The Supreme Court upheld the inclusion of engineering and technical service fees (8% of FOB value) paid to a local agent in the assessable value of imported goods under Rule 9(1)(e) of the Customs Valuation Rules, 1988. The Court ruled that such payments, being a condition of sale and linked to pre-importation services, were integral to the transaction value under Section 14 of the Customs Act, 1962. The judgment clarified that post-importation service charges are excludable, but pre-import support services directly connected to the sale attract customs duty. The appeal by Coal India was dismissed, affirming the authorities’ stance on valuation.
Facts Of The Case:
In 2000, Central Coalfields Limited (a subsidiary of Coal India) invited tenders for spare parts for P&H Shovels. M/s Harnischfeger Corporation, USA, through its Indian distributor M/s Voltas Limited, submitted a quotation requiring payment of 8% of the FOB value as engineering and technical service fees to Voltas, in addition to the FOB amount. A purchase order was issued in December 2000, specifying that 100% of the FOB value would be paid to the foreign supplier via letter of credit, while the 8% fee would be paid separately to Voltas for post-sale support services like technical assistance, customs clearance, and defect resolution.

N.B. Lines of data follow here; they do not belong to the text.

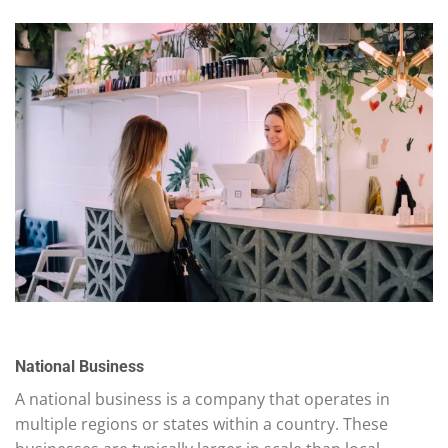
National Business
A national business is a company that operates in
multiple regions or states within a country. These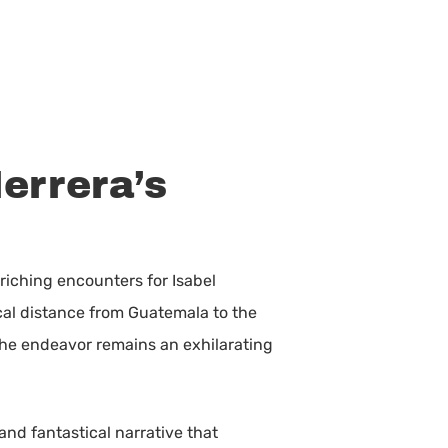
errera’s
riching encounters for Isabel
ical distance from Guatemala to the
 the endeavor remains an exhilarating
 and fantastical narrative that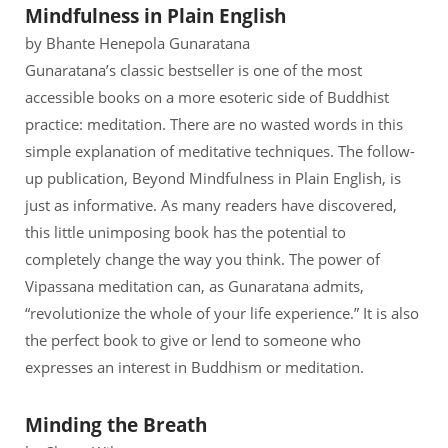
Mindfulness in Plain English
by Bhante Henepola Gunaratana
Gunaratana’s classic bestseller is one of the most
accessible books on a more esoteric side of Buddhist
practice: meditation. There are no wasted words in this
simple explanation of meditative techniques. The follow-
up publication, Beyond Mindfulness in Plain English, is
just as informative. As many readers have discovered,
this little unimposing book has the potential to
completely change the way you think. The power of
Vipassana meditation can, as Gunaratana admits,
“revolutionize the whole of your life experience.” It is also
the perfect book to give or lend to someone who
expresses an interest in Buddhism or meditation.
Minding the Breath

Upon importing the goods in 2001, customs authorities provisionally assessed the consignment but later finalized the assessment by including the 8% fee in the transaction value, treating it as a condition of sale under Rule 9(1)(e) of the Customs Valuation Rules, 1988. Coal India contested this, arguing that the payment was for post-importation services and thus excludable. The Assistant Commissioner, Commissioner (Appeals), and CESTAT all ruled against Coal India, holding that the fee was intrinsically linked to the sale and pre-importation activities. The Supreme Court affirmed this view, dismissing Coal India’s appeal and confirming that such payments form part of the assessable value under Section 14 of the Customs Act, 1962.
Procedural History:
The case originated with the Assistant Commissioner of Customs, Kolkata, finalizing the provisional assessment of imported goods in 2004 and holding that the 8% engineering and technical service fee paid to M/s Voltas Limited (the foreign supplier’s agent) was includible in the assessable value under Rule 9(1)(e) of the Customs Valuation Rules, 1988. Coal India challenged this before the Commissioner of Customs (Appeals), which upheld the decision in June 2004, ruling that the payment was a condition of sale. Subsequently, Coal India appealed to the Customs, Excise & Service Tax Appellate Tribunal (CESTAT), which dismissed the appeal in April 2010, affirming that the fee was linked to the sale of goods. The matter then reached the Supreme Court, which, in its May 2025 judgment, concurred with the lower authorities, holding that the payment was integral to the transaction value under Section 14 of the Customs Act, 1962, and dismissed Coal India’s appeal, thereby settling the legal position on the inclusion of such pre-importation charges in customs valuation.
Court Observation:
The Supreme Court observed that the 8% engineering and technical service fee paid to M/s Voltas Limited was not merely for post-importation support but constituted a condition of sale intrinsically linked to the import transaction. The Court emphasized that Rule 9(1)(e) of the Customs Valuation Rules, 1988 mandates the inclusion of all payments made as part of the sale obligation, even if directed to a third party (here, the foreign supplier’s agent). It distinguished this from post-importation services (excludable under Note to Rule 4), noting that Voltas’ activities—such as identifying spare parts, assisting in customs clearance, and coordinating replacements—were pre-importation services essential to the sale. The Court upheld the authorities’ view that the fee had a direct nexus to the imported goods’ value under Section 14 of the Customs Act, 1962, rejecting Coal India’s argument that the payment was independent of the transaction. The judgment reinforced that such charges, when tied to the sale mechanism, are not standalone service fees but part of the assessable value for customs duty.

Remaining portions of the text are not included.